Ein russischer Unternehmer hat einen Betrieb nach dem Vorbild Herrmannsdorf geschaffen, drei Autostunden von Moskau entfernt. Dasselbe hat ein ehemaliger Investmentbanker aus London in Dänemark gemacht. Dänemark ist eines der industrialisierten Länder der Welt, eine einzige Agrarfabrik. Im März habe ich die erste handwerkliche Warmfleischmetzgerei in ganz Skandinavien eingeweiht. Das Interesse war ungeheuer groß, egal, was das Fleisch kostet.

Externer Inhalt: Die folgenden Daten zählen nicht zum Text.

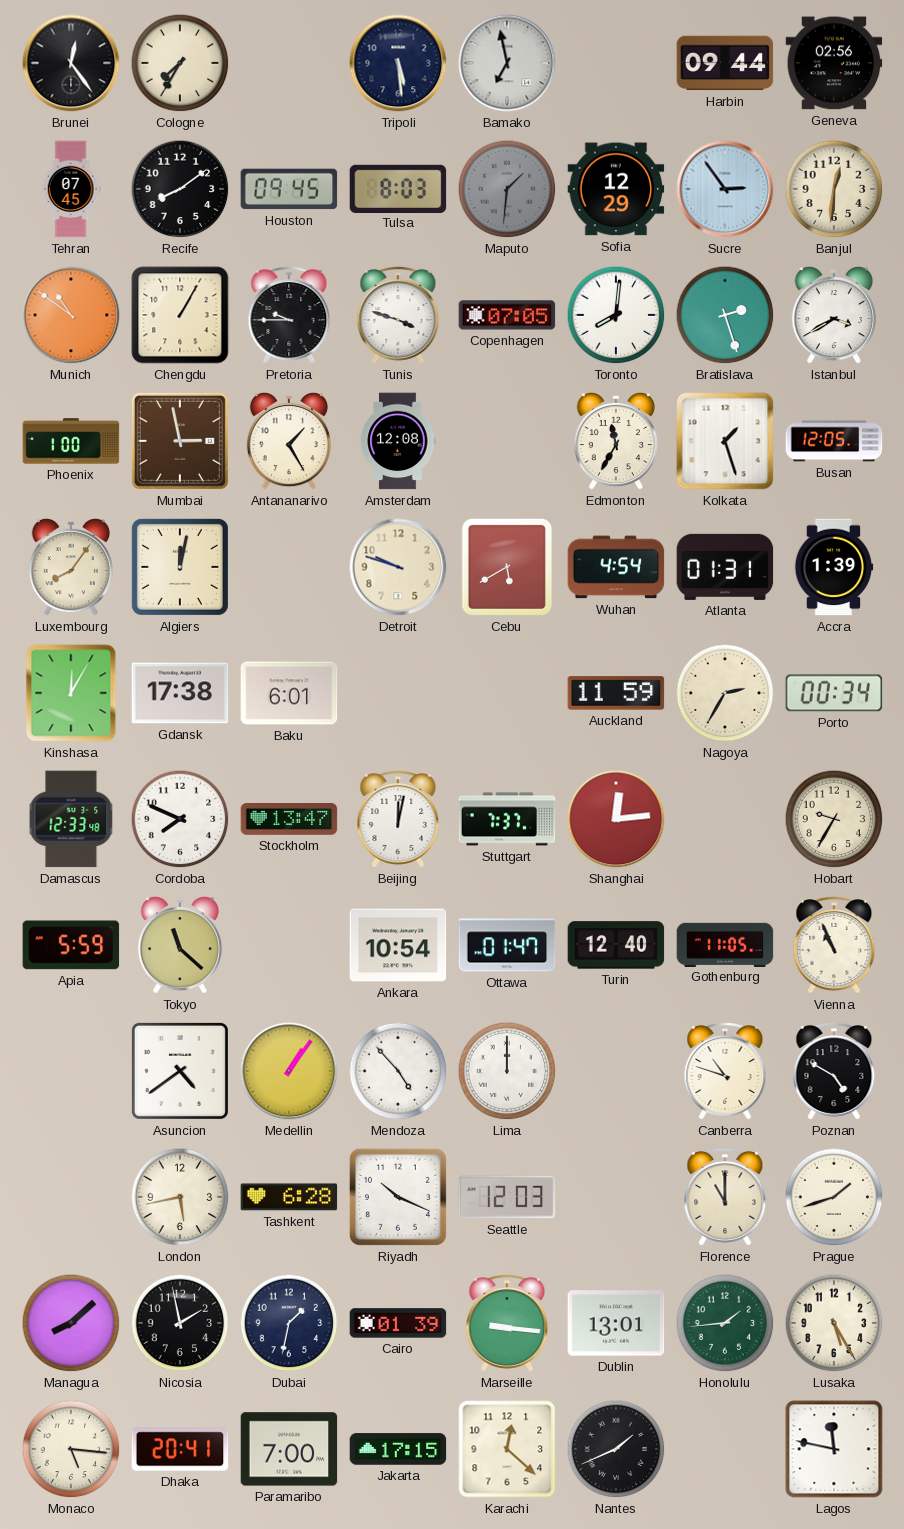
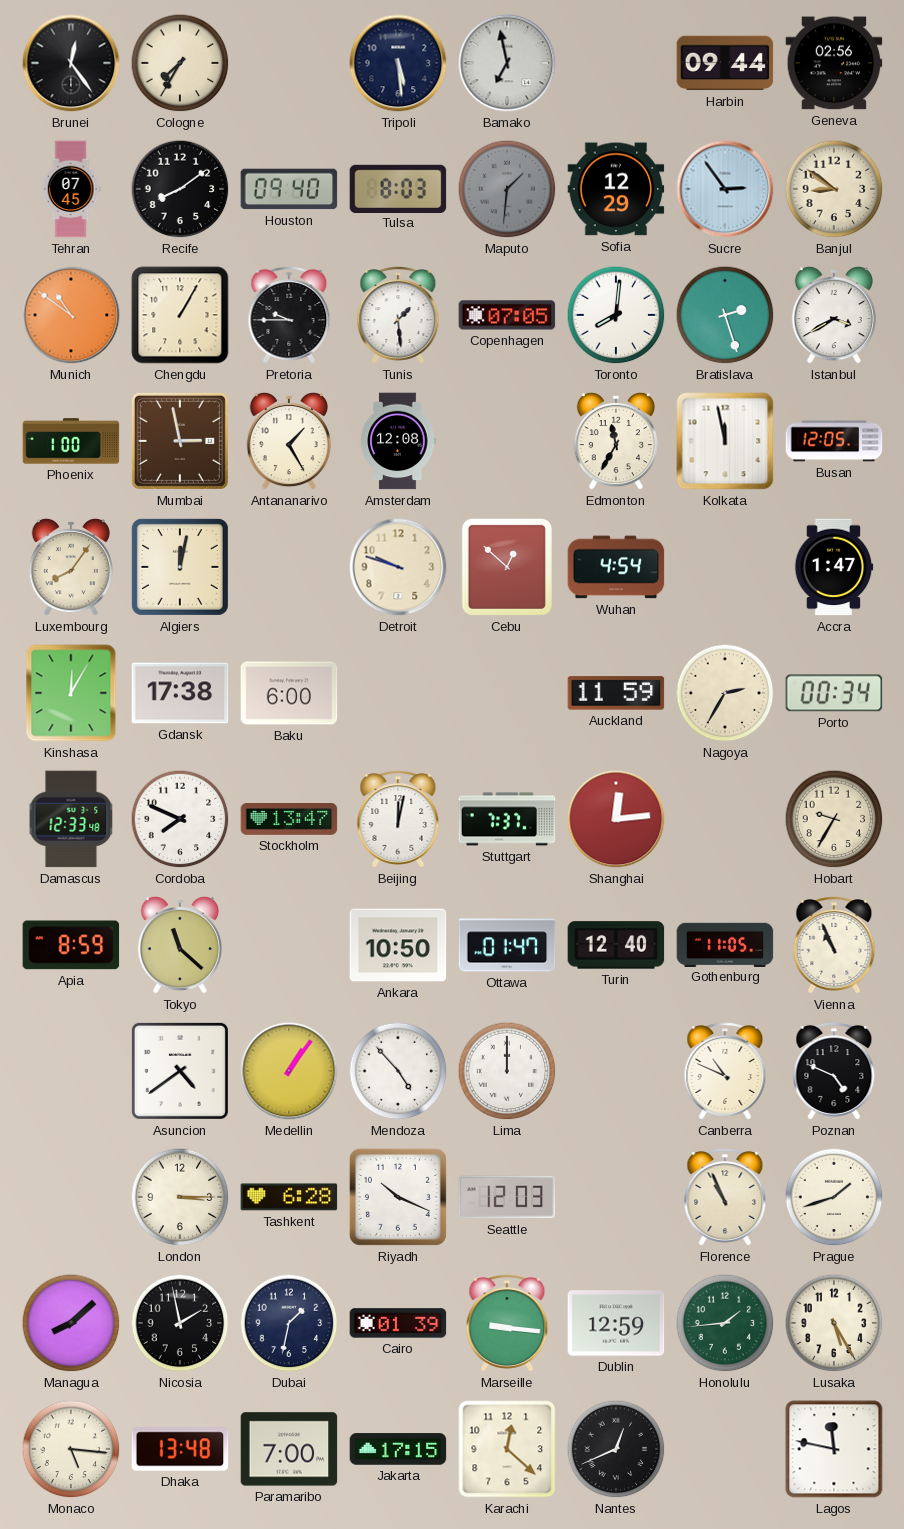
Houston: 09:45 -> 09:40
Banjul: 12:31 -> 8:51
Tunis: 3:48 -> 1:29
Kolkata: 1:27 -> 11:58
Cebu: 5:40 -> 12:52
Atlanta: 01:31 -> none
Accra: 1:39 -> 1:47
Baku: 6:01 -> 6:00
Apia: 5:59 -> 8:59
Ankara: 10:54 -> 10:50
Canberra: 10:48 -> 10:49
Poznan: 4:50 -> 4:49
London: 5:43 -> 3:15
Florence: 11:00 -> 10:56
Dublin: 13:01 -> 12:59
Dhaka: 20:41 -> 13:48
Nantes: 1:41 -> 12:41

Klingt nach hohen Investitionen, die die wenigsten stemmen können …
Der einzelne Bauer, Käser, Metzger kann sie nicht stemmen, aber es bietet sich die altbewährte Genossenschaft an. Am besten unter Einbeziehung der Kunden, die sich beteiligen oder ein Darlehen geben und dafür Zinsen in Form von Lebensmitteln bekommen. Darin sehe ich einen gangbaren Weg in der Zukunft. Und das fängt jetzt langsam an. Das Ganze muss aber streng regional sein, das führt auch zur Wiederbelebung des Landes.
Viel Fleisch fürs Buch
Neuanfang Karl Ludwig Schweisfurth erzählt, was ihn in den 1950er-Jahren an Chicagos Fleischfabriken faszinierte, wie er zum Industriellen aufstieg und warum er letztlich alles verkaufte und neu anfing. Fleisch isst er heute nur noch, wenn er weiß, wie das Tier gelebt hat.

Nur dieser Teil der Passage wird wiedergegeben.